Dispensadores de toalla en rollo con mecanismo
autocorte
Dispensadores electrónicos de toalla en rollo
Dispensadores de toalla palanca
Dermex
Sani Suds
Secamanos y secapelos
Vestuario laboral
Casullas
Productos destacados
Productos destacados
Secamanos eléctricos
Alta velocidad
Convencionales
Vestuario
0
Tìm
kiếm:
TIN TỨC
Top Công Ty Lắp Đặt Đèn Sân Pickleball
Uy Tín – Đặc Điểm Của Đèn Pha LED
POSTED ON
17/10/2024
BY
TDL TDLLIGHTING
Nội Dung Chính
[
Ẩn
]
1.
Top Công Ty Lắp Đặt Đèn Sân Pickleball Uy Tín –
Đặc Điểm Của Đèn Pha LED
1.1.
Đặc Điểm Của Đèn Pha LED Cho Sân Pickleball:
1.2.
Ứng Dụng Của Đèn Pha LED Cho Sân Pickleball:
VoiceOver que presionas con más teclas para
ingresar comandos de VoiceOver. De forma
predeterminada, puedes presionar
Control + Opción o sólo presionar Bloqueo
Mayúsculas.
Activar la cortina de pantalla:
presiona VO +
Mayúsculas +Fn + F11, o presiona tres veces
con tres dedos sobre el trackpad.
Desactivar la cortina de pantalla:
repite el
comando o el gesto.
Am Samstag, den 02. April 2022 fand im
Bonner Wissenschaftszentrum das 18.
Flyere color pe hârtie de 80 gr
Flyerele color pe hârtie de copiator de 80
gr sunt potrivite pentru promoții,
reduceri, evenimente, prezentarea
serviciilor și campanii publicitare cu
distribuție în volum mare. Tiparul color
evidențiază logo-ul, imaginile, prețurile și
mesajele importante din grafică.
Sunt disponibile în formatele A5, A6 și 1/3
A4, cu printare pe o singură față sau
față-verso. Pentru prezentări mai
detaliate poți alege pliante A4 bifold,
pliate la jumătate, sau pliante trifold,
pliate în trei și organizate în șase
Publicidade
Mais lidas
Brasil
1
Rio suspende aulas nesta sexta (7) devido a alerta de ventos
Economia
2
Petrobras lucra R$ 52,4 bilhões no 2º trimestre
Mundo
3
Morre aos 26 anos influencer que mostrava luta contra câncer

───

▶ [Exercise aim]
Going through the data above, state how many lines include the word "toalla"; only that number is needed.

▶ [Exercise result]
3